Can risk be measured? Risk of course, has a level of uncertainty attached to it, and may seem difficult to measure. Many people find it difficult to believe that Risk can be measured.
Risk can be measured. We are fortunate, in today’s times, with advanced technology and historical data, we can use data to recognize historical cases that put businesses at risk. Exploratory Data Analysis and techniques such as Machine Learning can help businesses to identify patterns in the data that are associated with Risk. Using statistical significance testing we are able to identify which factors scientifically contribute to the risk under study.
Of course, not all cases will be identified as ‘Risk’ but some cases will have a higher probability of risk than other cases. This means that a business would need to have a strategy in place to manage the different levels of risk.

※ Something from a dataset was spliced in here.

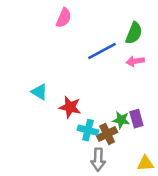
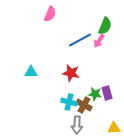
pink arrow: (135, 61) -> (99, 41), moved, turned -48
cyan triangle: (39, 92) -> (31, 72), turned -32
red star: (70, 107) -> (71, 73), moved
brown cross: (107, 134) -> (84, 105), turned -35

Some “Risks” are “critical” and need urgent response and action, while other “Risk” are important but less urgent.
In the case where your business provides credit to customers, it is important to identify which customers are highly not likely to pay their loan and the size of their loan. As some customers will have a loan size of $1000 with a probability of 90% chance of not paying back the loan. Another customer may have a loan size of $10 Million with a probability of 60% chance of not paying back the loan. Businesses often forget to look at the loan size and only focus on the probability of someone being a credit risk, when in fact, the higher loan amount is most times more critical that it be paid back than the smaller loan sizes. Businesses need to have different risk minimization strategies based on “Size of Loan” and “Probability of Credit Risk”.
When Businesses have a Strategy for Risk Minimization, they can integrate their credit data analysis results with their risk minimization strategy and automate it into a complete decision support system for their credit officers.
Fortunately, with the large volumes of data, businesses can use machine learning techniques to crunch customer transactional, demographic, social media, and lifestyle data, etc to score customers faster and smarter giving businesses the enhanced customer experience and competitive edge in decision making.